(Saved entries)
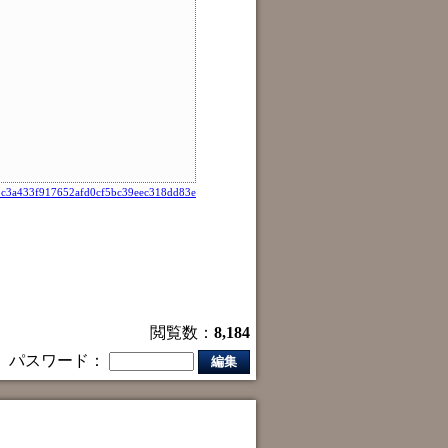
5c3a433f917652afd0cf5bc39eec318dd83e
閲覧数：
8,184
パスワード：
編集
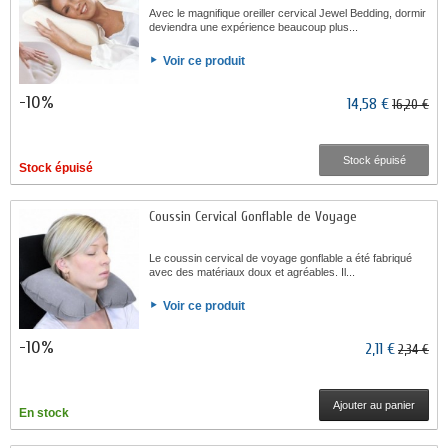
Avec le magnifique oreiller cervical Jewel Bedding, dormir
deviendra une expérience beaucoup plus...
Voir ce produit
-10%
14,58 €
16,20 €
Stock épuisé
Stock épuisé
Coussin Cervical Gonflable de Voyage
Le coussin cervical de voyage gonflable a été fabriqué
avec des matériaux doux et agréables. Il...
Voir ce produit
-10%
2,11 €
2,34 €
Ajouter au panier
En stock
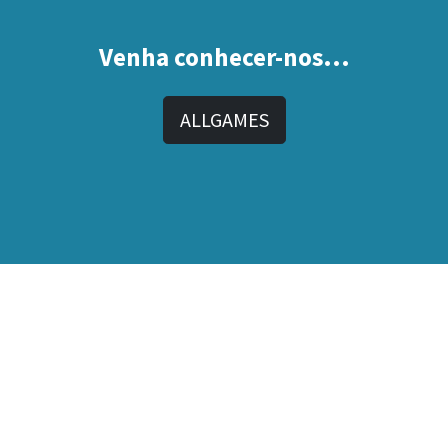
Venha conhecer-nos...
ALLGAMES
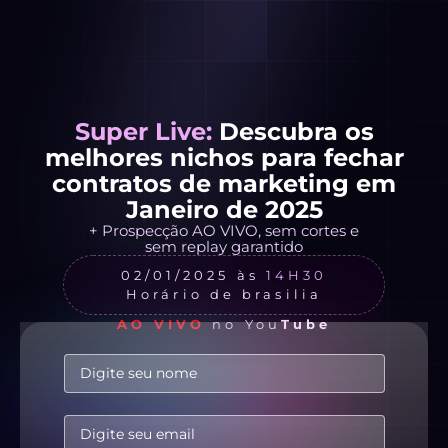
Super Live:
Descubra os
melhores nichos para fechar
contratos de marketing em
Janeiro de 2025
+ Prospecção AO VIVO, sem cortes e
sem replay garantido
02/01/2025 às
14H30
Horário de brasilia
AO VIVO
no You
Tube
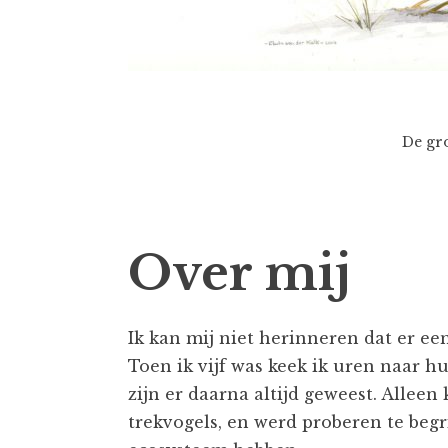
De gro
Over mij
Ik kan mij niet herinneren dat er een
Toen ik vijf was keek ik uren naar h
zijn er daarna altijd geweest. Alleen
trekvogels, en werd proberen te beg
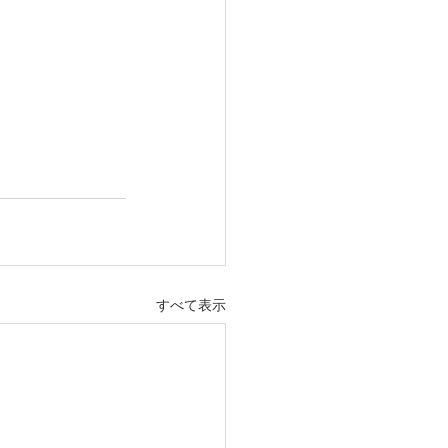
すべて表示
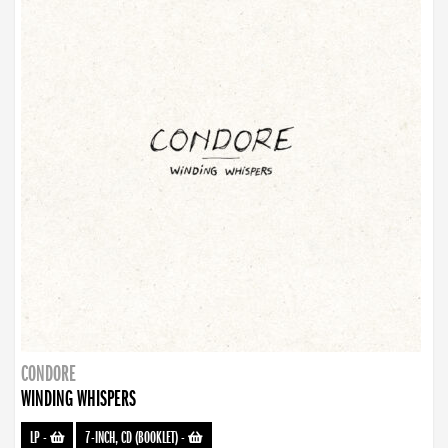
CONDORE
WINDING WHISPERS
LP
-
7-INCH, CD (BOOKLET)
-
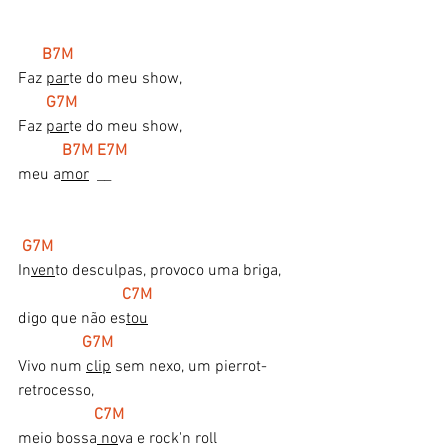
  B7M  
Faz 
par
te do meu show, 
 G7M
Faz 
par
te do meu show, 
  B7M E7M 
meu a
mor
  __ 
G7M 
In
ven
to desculpas, provoco uma briga, 
 C7M
digo que não es
tou
   G7M
Vivo num 
clip
 sem nexo, um pierrot-
retrocesso,
 C7M
meio bossa
 no
va e rock'n roll 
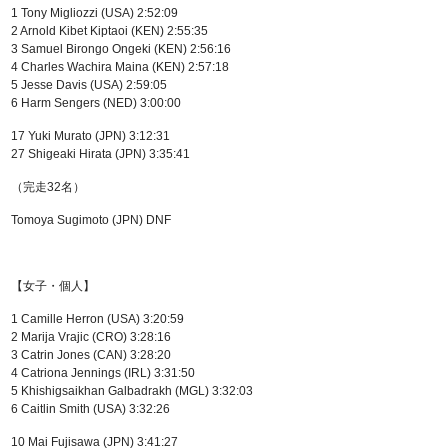
1 Tony Migliozzi (USA) 2:52:09
2 Arnold Kibet Kiptaoi (KEN) 2:55:35
3 Samuel Birongo Ongeki (KEN) 2:56:16
4 Charles Wachira Maina (KEN) 2:57:18
5 Jesse Davis (USA) 2:59:05
6 Harm Sengers (NED) 3:00:00
17 Yuki Murato (JPN) 3:12:31
27 Shigeaki Hirata (JPN) 3:35:41
（完走32名）
Tomoya Sugimoto (JPN) DNF
【女子・個人】
1 Camille Herron (USA) 3:20:59
2 Marija Vrajic (CRO) 3:28:16
3 Catrin Jones (CAN) 3:28:20
4 Catriona Jennings (IRL) 3:31:50
5 Khishigsaikhan Galbadrakh (MGL) 3:32:03
6 Caitlin Smith (USA) 3:32:26
10 Mai Fujisawa (JPN) 3:41:27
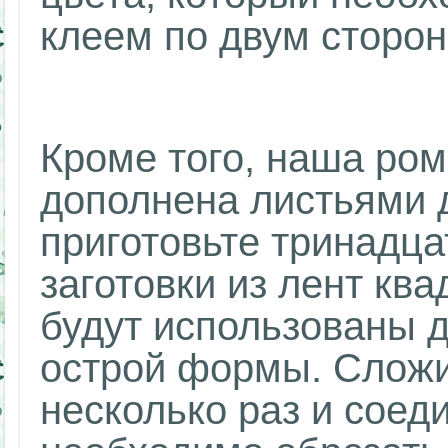
клеем по двум сторон
Кроме того, наша ро
дополнена листьями д
приготовьте тринадца
заготовки из лент кв
будут использованы д
острой формы. Сложи
несколько раз и соеди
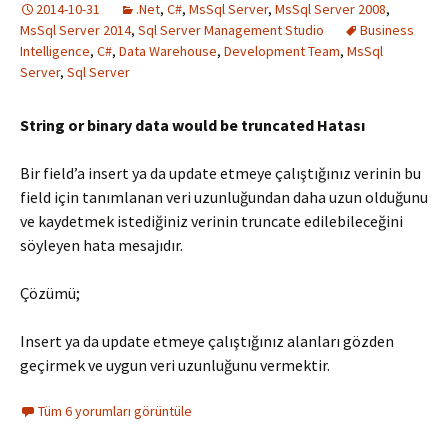
2014-10-31
.Net
,
C#
,
MsSql Server
,
MsSql Server 2008
,
MsSql Server 2014
,
Sql Server Management Studio
Business
Intelligence
,
C#
,
Data Warehouse
,
Development Team
,
MsSql
Server
,
Sql Server
String or binary data would be truncated Hatası
Bir field’a insert ya da update etmeye çalıştığınız verinin bu
field için tanımlanan veri uzunluğundan daha uzun olduğunu
ve kaydetmek istediğiniz verinin truncate edilebileceğini
söyleyen hata mesajıdır.
Çözümü;
Insert ya da update etmeye çalıştığınız alanları gözden
geçirmek ve uygun veri uzunluğunu vermektir.
Tüm 6 yorumları görüntüle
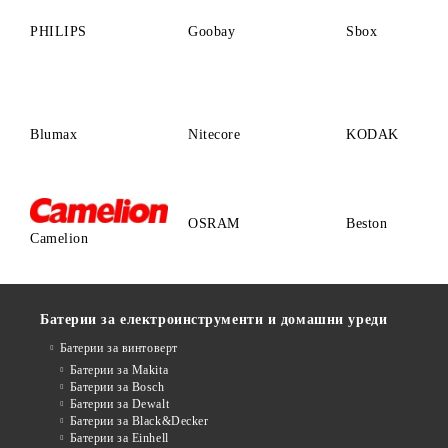
PHILIPS
Goobay
Sbox
Blumax
Nitecore
KODAK
OSRAM
Beston
Camelion
Батерии за електроинструменти и домашни уреди
Батерии за винтоверт
Батерии за Makita
Батерии за Bosch
Батерии за Dewalt
Батерии за Black&Decker
Батерии за Einhell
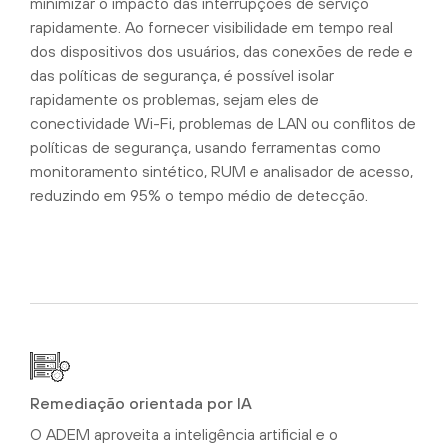
minimizar o impacto das interrupções de serviço
rapidamente. Ao fornecer visibilidade em tempo real
dos dispositivos dos usuários, das conexões de rede e
das políticas de segurança, é possível isolar
rapidamente os problemas, sejam eles de
conectividade Wi-Fi, problemas de LAN ou conflitos de
políticas de segurança, usando ferramentas como
monitoramento sintético, RUM e analisador de acesso,
reduzindo em 95% o tempo médio de detecção.
Remediação orientada por IA
O ADEM aproveita a inteligência artificial e o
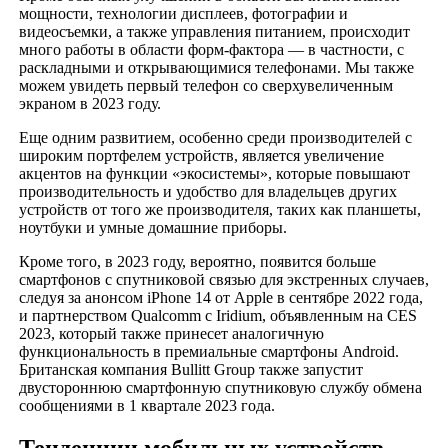
мощности, технологии дисплеев, фотографии и
видеосъемки, а также управления питанием, происходит
много работы в области форм-фактора — в частности, с
раскладными и открывающимися телефонами. Мы также
можем увидеть первый телефон со сверхувеличенным
экраном в 2023 году.
Еще одним развитием, особенно среди производителей с
широким портфелем устройств, является увеличение
акцентов на функции «экосистемы», которые повышают
производительность и удобство для владельцев других
устройств от того же производителя, таких как планшеты,
ноутбуки и умные домашние приборы.
Кроме того, в 2023 году, вероятно, появится больше
смартфонов с спутниковой связью для экстренных случаев,
следуя за анонсом iPhone 14 от Apple в сентябре 2022 года,
и партнерством Qualcomm с Iridium, объявленным на CES
2023, который также принесет аналогичную
функциональность в премиальные смартфоны Android.
Британская компания Bullitt Group также запустит
двустороннюю смартфонную спутниковую службу обмена
сообщениями в 1 квартале 2023 года.
Тенденции мобильных устройств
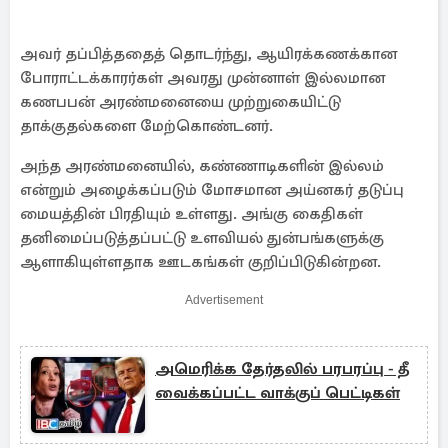
அவர் தப்பித்ததைத் தொடர்ந்து, ஆயிரக்கணக்கான
போராட்டக்காரர்கள் அவரது முன்னாள் இல்லமான
கணபபன் அரண்மனையை முற்றுகையிட்டு
தாக்குதல்களை மேற்கொண்டனர்.
அந்த அரண்மனையில், கண்ணாடிகளின் இல்லம்
என்றும் அழைக்கப்படும் மோசமான அய்னகர் தடுப்பு
மையத்தின் பிரதியும் உள்ளது. அங்கு கைதிகள்
தனிமைப்படுத்தப்பட்டு உளவியல் துன்பங்களுக்கு
ஆளாகியுள்ளதாக ஊடகங்கள் குறிப்பிடுகின்றன.
Advertisement
அமெரிக்க தேர்தலில் பரபரப்பு - தீ
வைக்கப்பட்ட வாக்குப் பெட்டிகள்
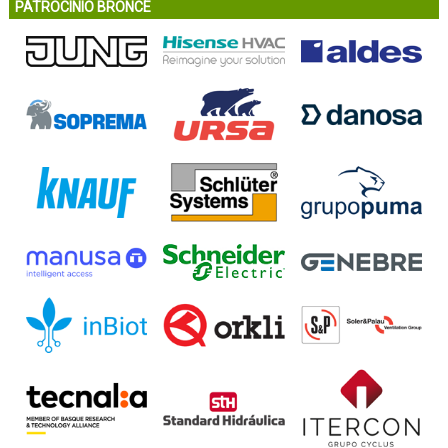
PATROCINIO BRONCE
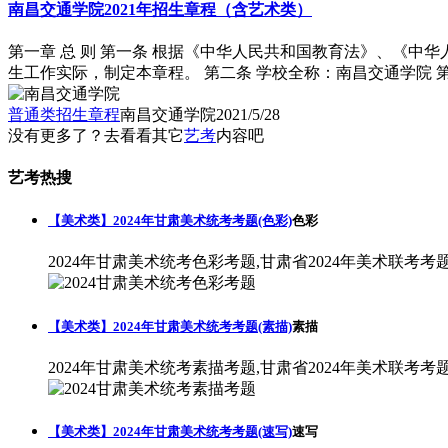
南昌交通学院2021年招生章程（含艺术类）
第一章 总 则 第一条 根据《中华人民共和国教育法》、《
生工作实际，制定本章程。 第二条 学校全称：南昌交通学院 第三
普通类招生章程
南昌交通学院
2021/5/28
没有更多了？去看看其它
艺考
内容吧
艺考热搜
【美术类】2024年甘肃美术统考考题(色彩)
色彩
2024年甘肃美术统考色彩考题,甘肃省2024年美术联考考
【美术类】2024年甘肃美术统考考题(素描)
素描
2024年甘肃美术统考素描考题,甘肃省2024年美术联考考
【美术类】2024年甘肃美术统考考题(速写)
速写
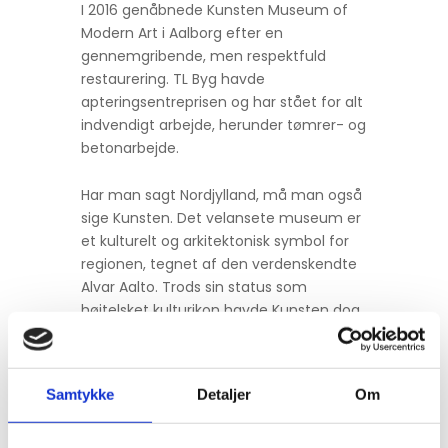
I 2016 genåbnede Kunsten Museum of
Modern Art i Aalborg efter en
gennemgribende, men respektfuld
restaurering. TL Byg havde
apteringsentreprisen og har stået for alt
indvendigt arbejde, herunder tømrer- og
betonarbejde.
Har man sagt Nordjylland, må man også
sige Kunsten. Det velansete museum er
et kulturelt og arkitektonisk symbol for
regionen, tegnet af den verdenskendte
Alvar Aalto. Trods sin status som
højtelsket kulturikon havde Kunsten dog
en række udfordringer. Årene havde sat
deres præg, og bygningen levede ikke
op til nutidens klima- og
Samtykke
Detaljer
Om
sikkerhedsmæssige krav.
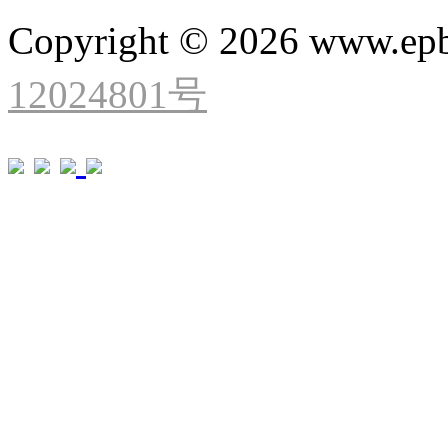
Copyright © 2026 www.ep
12024801号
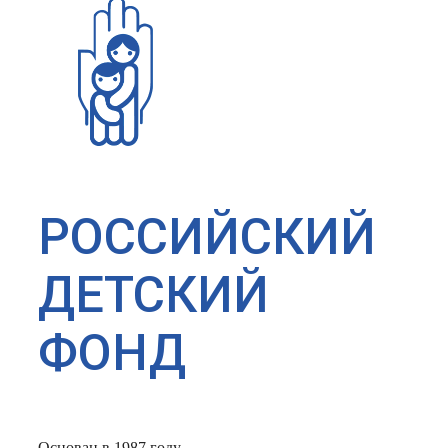
РОССИЙСКИЙ
ДЕТСКИЙ
ФОНД
Основан в 1987 году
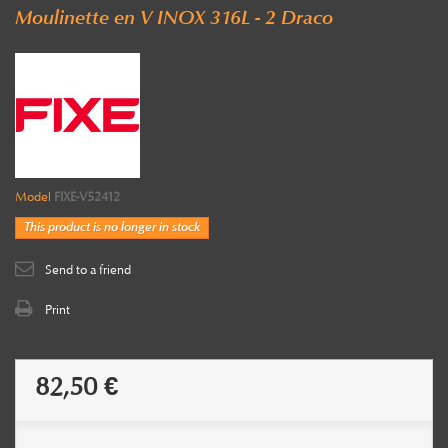
Moulinette en V INOX 316L - 2 Draco
Model
FIXE-V52412
This product is no longer in stock
Send to a friend
Print
82,50 €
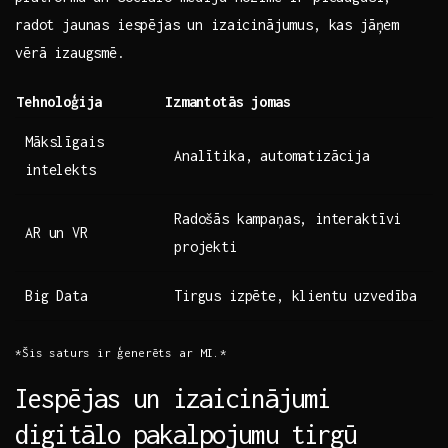
radot jaunas iespējas un izaicinājumus, kas‌ jāņem
vērā‌ izaugsmē.
Tehnoloģija
Izmantotās jomas
Mākslīgais
Analītika, automatizācija
intelekts
Radošās‍ kampaņas, ⁢interaktīvi
AR un VR
projekti
Big Data
Tirgus izpēte, klientu uzvedība
*Šis saturs ⁤ir ģenerēts ar MI.*
Iespējas un‍ izaicinājumi
digitālo pakalpojumu tirgū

> **DIRECTIONS FOR THIS TASK**
How many lines in the records include "havde"? Answer with the number alone.

> **RESPONSE BOX**
3